When we received the secretive phone call from Audi HQ whispering the elevator pitch for the unveiling of their new Skysphere Concept, I thought they were putting me on.
The mere concept is so next level — some might even say hare-brained — that I suspected a prank call. But then again, this is Audi we’re talking about: inventors of the Quattro All-Wheel-Drive. Robot parallel/perpendicular parking pioneers. Regular winners of “Most Innovative Automaker” awards. Movers of mountains.
This is what they promised with the Skysphere Concept: an all-electric two-seat/two-door sports car that drives with all the vigor of Audi’s best coupes, but which can then literally physically transform — extending its wheelbase by almost 10-inches, disappearing the steering wheel and pedals into an invisible area under the front dash, and centering the vast display into a single horizontal display — to convert the sports car into a sprawling, luxurious GT stretching some 204-inches (5.19-meters) in length.
While in this GT mode both passengers can relax in ultimate luxury while the Skysphere takes over, utilizing Level 4 Autonomous driving to safely and comfortably chauffeur occupants to their destination.
This I had to see this for myself.
When I drove to MILK Studios in Hollywood and saw the Skysphere with my own eyes, suffice to say I had to regain my composure as the tiny explosion in my mind settled.
This thing is for real: utilizing electric motors and a sophisticated mechanism with body and frame components that slide into one another, the Audi Skysphere boasts a variable wheelbase designed to offer clientele two vastly different driving experiences: a luxurious GT and a nimble sports car, both combined into one Autobot-like concept.

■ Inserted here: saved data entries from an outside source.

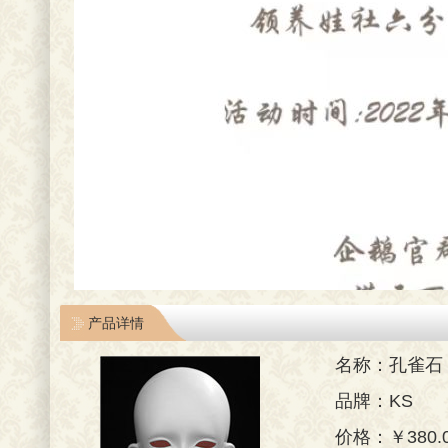
产品详情
名称：孔雀石（M
品牌：KS
价格：￥380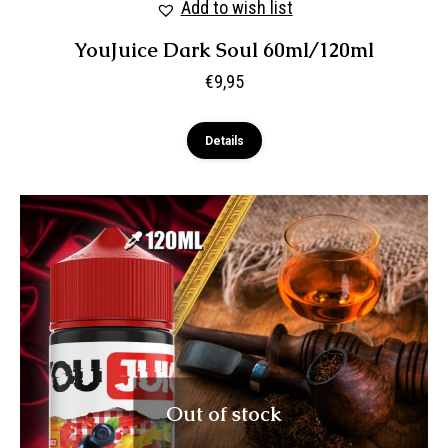
Add to wish list
YouJuice Dark Soul 60ml/120ml
€
9,95
Details
Out of stock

Designed at Audi’s gleaming new Malibu Design Studio off the Pacific Coast Highway, the Skysphere was fully designed in five months and built in two, all under the stewardship of Studio Manager Gael Buzyn.
“It’s tough making a car that looks good in one wheelbase, you can imagine how hard it is to make one that looks good in two wheelbases,” Buzyn told us as he walked around the Skysphere proudly, his low-slung, almost sinister concept gleaming under the perfect studio lights. “I’ve been involved with a lot of cars, and this is the craziest project I’ve ever been involved with.”
With the push of a button — or in this case, and engineer’s remote control —the Skysphere Concept extended right before our eyes, growing in length from that of Audi’s ultra-sporty RS5 coupe to that of its ultra-luxe A8L executive saloon.
As previously noted the cabin transformed as well, transitioning from a driver-centric womb into a spacious cabin with sprawling legspace (thanks not only to the extended wheelbase, but also to the vanishing steering wheel and pedals), while the platform raised by 0.39-inches (10 millimeters) via air suspension to enhance driving comfort.
For optimized weight distribution engineers placed the majority of the batteries and its single electric motor over the rear axle for a sporty 40/60 front-rear weight distribution. In total the zero-emission roadster boasts 465 kilowatts of power and 750 Newton meters of torque, with an 80 kWh battery estimated to offer more than a 310-mile (500-kilometer) range in the more economical GT mode.
Other interesting features include a three-dimensionally designed, LED-illuminated version of Audi’s famed Singleframe grille, which also changes lighting sequences depending on whether in sports car or GT mode.
The giant aerodynamic rims’ lined design emulate the spoke rims of a 1930’s GT (namely the Horch 853 roadster), and its rear-end is a gorgeous mosaic of crimson LEDs. Driving gloves and blankets for passenger comfort are also considerately tucked away in the dash and behind the seats, respectively. Giant doors open to the front for easy access.
The Skysphere can also do other snazzy chores for its well-heeled passengers, including taking pics and sharing roadtrip stories via social media with friends and followers, and even gleaning trivia and info about their current area and final destination, independently scheduling and arranging charging stops and even parking upon arrival.
With typical OEM flair, we were told Audi considers these not so much vehicles as “Experience Devices”, which is the type of poetic marketing flair that make automotive unveilings worth going to.
Audi also announced this Skysphere was just the beginning of a Sphere Trilogy, revealing two more concepts are en route: the luxury-optimized Grandsphere landing in a few weeks and the urban mobility minded Urbansphere coming in spring of 2022.